For this exercise, restate the records word for word.

[Extracted page text data]
[Start of section]

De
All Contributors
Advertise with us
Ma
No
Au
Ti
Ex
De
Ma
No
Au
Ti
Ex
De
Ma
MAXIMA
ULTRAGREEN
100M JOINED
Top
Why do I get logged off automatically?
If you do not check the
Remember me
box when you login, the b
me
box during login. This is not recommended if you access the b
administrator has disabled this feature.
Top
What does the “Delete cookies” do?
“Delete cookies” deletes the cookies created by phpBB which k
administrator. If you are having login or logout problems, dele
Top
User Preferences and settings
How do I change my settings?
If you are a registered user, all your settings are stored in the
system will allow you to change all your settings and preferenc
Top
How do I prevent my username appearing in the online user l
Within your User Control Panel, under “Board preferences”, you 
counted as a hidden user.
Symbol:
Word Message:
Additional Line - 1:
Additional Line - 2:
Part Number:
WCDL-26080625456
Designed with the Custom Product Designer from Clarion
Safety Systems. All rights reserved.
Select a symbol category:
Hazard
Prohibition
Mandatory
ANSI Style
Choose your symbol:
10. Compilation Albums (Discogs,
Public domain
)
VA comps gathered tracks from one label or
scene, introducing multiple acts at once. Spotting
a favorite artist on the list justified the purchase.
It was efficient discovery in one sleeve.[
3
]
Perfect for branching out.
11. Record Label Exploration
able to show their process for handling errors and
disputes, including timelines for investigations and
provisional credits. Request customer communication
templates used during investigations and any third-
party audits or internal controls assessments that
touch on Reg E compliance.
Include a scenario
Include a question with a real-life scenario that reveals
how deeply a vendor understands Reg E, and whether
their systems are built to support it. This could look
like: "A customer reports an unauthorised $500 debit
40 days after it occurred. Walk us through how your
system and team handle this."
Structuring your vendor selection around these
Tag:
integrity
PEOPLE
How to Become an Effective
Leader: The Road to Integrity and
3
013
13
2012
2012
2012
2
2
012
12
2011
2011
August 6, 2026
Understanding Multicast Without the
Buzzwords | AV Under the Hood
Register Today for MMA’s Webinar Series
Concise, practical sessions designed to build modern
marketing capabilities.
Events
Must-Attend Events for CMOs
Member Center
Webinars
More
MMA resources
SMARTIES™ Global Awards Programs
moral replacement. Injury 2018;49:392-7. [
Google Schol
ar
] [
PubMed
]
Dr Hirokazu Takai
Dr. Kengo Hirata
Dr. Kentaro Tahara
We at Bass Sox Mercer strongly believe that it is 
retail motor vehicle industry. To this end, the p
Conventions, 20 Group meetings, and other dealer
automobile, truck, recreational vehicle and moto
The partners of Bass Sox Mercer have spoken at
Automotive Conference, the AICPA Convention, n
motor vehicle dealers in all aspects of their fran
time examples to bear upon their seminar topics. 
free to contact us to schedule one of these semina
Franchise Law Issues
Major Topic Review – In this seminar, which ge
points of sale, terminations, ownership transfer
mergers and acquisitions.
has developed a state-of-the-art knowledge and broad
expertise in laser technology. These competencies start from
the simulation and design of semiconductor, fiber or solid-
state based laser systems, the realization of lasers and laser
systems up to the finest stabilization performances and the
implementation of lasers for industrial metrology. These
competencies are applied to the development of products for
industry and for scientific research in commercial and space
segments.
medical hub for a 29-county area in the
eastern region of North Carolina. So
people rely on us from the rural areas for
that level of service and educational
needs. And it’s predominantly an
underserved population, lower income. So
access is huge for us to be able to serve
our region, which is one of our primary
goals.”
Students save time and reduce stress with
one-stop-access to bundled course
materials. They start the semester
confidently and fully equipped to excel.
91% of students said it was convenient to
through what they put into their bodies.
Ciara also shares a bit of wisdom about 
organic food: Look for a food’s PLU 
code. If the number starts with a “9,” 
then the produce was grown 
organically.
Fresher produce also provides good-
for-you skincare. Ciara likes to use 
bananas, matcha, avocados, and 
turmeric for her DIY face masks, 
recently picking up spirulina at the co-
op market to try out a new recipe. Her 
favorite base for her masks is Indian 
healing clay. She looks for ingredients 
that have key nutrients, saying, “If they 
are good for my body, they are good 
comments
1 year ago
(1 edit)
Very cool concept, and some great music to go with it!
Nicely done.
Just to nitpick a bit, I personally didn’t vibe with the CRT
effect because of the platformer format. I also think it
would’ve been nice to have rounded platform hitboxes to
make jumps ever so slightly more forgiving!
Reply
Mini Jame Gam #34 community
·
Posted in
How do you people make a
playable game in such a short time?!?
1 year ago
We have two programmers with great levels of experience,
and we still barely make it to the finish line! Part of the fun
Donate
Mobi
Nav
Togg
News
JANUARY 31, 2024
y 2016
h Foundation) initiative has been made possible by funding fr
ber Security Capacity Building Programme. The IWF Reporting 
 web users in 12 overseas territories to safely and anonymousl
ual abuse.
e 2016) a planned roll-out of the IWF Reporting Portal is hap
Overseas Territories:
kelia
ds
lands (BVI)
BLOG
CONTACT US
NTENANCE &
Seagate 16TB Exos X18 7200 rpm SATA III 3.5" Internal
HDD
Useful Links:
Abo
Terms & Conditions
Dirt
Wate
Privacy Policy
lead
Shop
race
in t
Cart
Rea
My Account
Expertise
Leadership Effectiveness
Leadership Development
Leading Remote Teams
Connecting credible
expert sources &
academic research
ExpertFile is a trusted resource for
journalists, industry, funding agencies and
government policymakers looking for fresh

[End of section]

Your solution:
De
All Contributors
Advertise with us
Ma
No
Au
Ti
Ex
De
Ma
No
Au
Ti
Ex
De
Ma
MAXIMA
ULTRAGREEN
100M JOINED
Top
Why do I get logged off automatically?
If you do not check the
Remember me
box when you login, the b
me
box during login. This is not recommended if you access the b
administrator has disabled this feature.
Top
What does the “Delete cookies” do?
“Delete cookies” deletes the cookies created by phpBB which k
administrator. If you are having login or logout problems, dele
Top
User Preferences and settings
How do I change my settings?
If you are a registered user, all your settings are stored in the
system will allow you to change all your settings and preferenc
Top
How do I prevent my username appearing in the online user l
Within your User Control Panel, under “Board preferences”, you 
counted as a hidden user.
Symbol:
Word Message:
Additional Line - 1:
Additional Line - 2:
Part Number:
WCDL-26080625456
Designed with the Custom Product Designer from Clarion
Safety Systems. All rights reserved.
Select a symbol category:
Hazard
Prohibition
Mandatory
ANSI Style
Choose your symbol:
10. Compilation Albums (Discogs,
Public domain
)
VA comps gathered tracks from one label or
scene, introducing multiple acts at once. Spotting
a favorite artist on the list justified the purchase.
It was efficient discovery in one sleeve.[
3
]
Perfect for branching out.
11. Record Label Exploration
able to show their process for handling errors and
disputes, including timelines for investigations and
provisional credits. Request customer communication
templates used during investigations and any third-
party audits or internal controls assessments that
touch on Reg E compliance.
Include a scenario
Include a question with a real-life scenario that reveals
how deeply a vendor understands Reg E, and whether
their systems are built to support it. This could look
like: "A customer reports an unauthorised $500 debit
40 days after it occurred. Walk us through how your
system and team handle this."
Structuring your vendor selection around these
Tag:
integrity
PEOPLE
How to Become an Effective
Leader: The Road to Integrity and
3
013
13
2012
2012
2012
2
2
012
12
2011
2011
August 6, 2026
Understanding Multicast Without the
Buzzwords | AV Under the Hood
Register Today for MMA’s Webinar Series
Concise, practical sessions designed to build modern
marketing capabilities.
Events
Must-Attend Events for CMOs
Member Center
Webinars
More
MMA resources
SMARTIES™ Global Awards Programs
moral replacement. Injury 2018;49:392-7. [
Google Schol
ar
] [
PubMed
]
Dr Hirokazu Takai
Dr. Kengo Hirata
Dr. Kentaro Tahara
We at Bass Sox Mercer strongly believe that it is 
retail motor vehicle industry. To this end, the p
Conventions, 20 Group meetings, and other dealer
automobile, truck, recreational vehicle and moto
The partners of Bass Sox Mercer have spoken at
Automotive Conference, the AICPA Convention, n
motor vehicle dealers in all aspects of their fran
time examples to bear upon their seminar topics. 
free to contact us to schedule one of these semina
Franchise Law Issues
Major Topic Review – In this seminar, which ge
points of sale, terminations, ownership transfer
mergers and acquisitions.
has developed a state-of-the-art knowledge and broad
expertise in laser technology. These competencies start from
the simulation and design of semiconductor, fiber or solid-
state based laser systems, the realization of lasers and laser
systems up to the finest stabilization performances and the
implementation of lasers for industrial metrology. These
competencies are applied to the development of products for
industry and for scientific research in commercial and space
segments.
medical hub for a 29-county area in the
eastern region of North Carolina. So
people rely on us from the rural areas for
that level of service and educational
needs. And it’s predominantly an
underserved population, lower income. So
access is huge for us to be able to serve
our region, which is one of our primary
goals.”
Students save time and reduce stress with
one-stop-access to bundled course
materials. They start the semester
confidently and fully equipped to excel.
91% of students said it was convenient to
through what they put into their bodies.
Ciara also shares a bit of wisdom about 
organic food: Look for a food’s PLU 
code. If the number starts with a “9,” 
then the produce was grown 
organically.
Fresher produce also provides good-
for-you skincare. Ciara likes to use 
bananas, matcha, avocados, and 
turmeric for her DIY face masks, 
recently picking up spirulina at the co-
op market to try out a new recipe. Her 
favorite base for her masks is Indian 
healing clay. She looks for ingredients 
that have key nutrients, saying, “If they 
are good for my body, they are good 
comments
1 year ago
(1 edit)
Very cool concept, and some great music to go with it!
Nicely done.
Just to nitpick a bit, I personally didn’t vibe with the CRT
effect because of the platformer format. I also think it
would’ve been nice to have rounded platform hitboxes to
make jumps ever so slightly more forgiving!
Reply
Mini Jame Gam #34 community
·
Posted in
How do you people make a
playable game in such a short time?!?
1 year ago
We have two programmers with great levels of experience,
and we still barely make it to the finish line! Part of the fun
Donate
Mobi
Nav
Togg
News
JANUARY 31, 2024
y 2016
h Foundation) initiative has been made possible by funding fr
ber Security Capacity Building Programme. The IWF Reporting 
 web users in 12 overseas territories to safely and anonymousl
ual abuse.
e 2016) a planned roll-out of the IWF Reporting Portal is hap
Overseas Territories:
kelia
ds
lands (BVI)
BLOG
CONTACT US
NTENANCE &
Seagate 16TB Exos X18 7200 rpm SATA III 3.5" Internal
HDD
Useful Links:
Abo
Terms & Conditions
Dirt
Wate
Privacy Policy
lead
Shop
race
in t
Cart
Rea
My Account
Expertise
Leadership Effectiveness
Leadership Development
Leading Remote Teams
Connecting credible
expert sources &
academic research
ExpertFile is a trusted resource for
journalists, industry, funding agencies and
government policymakers looking for fresh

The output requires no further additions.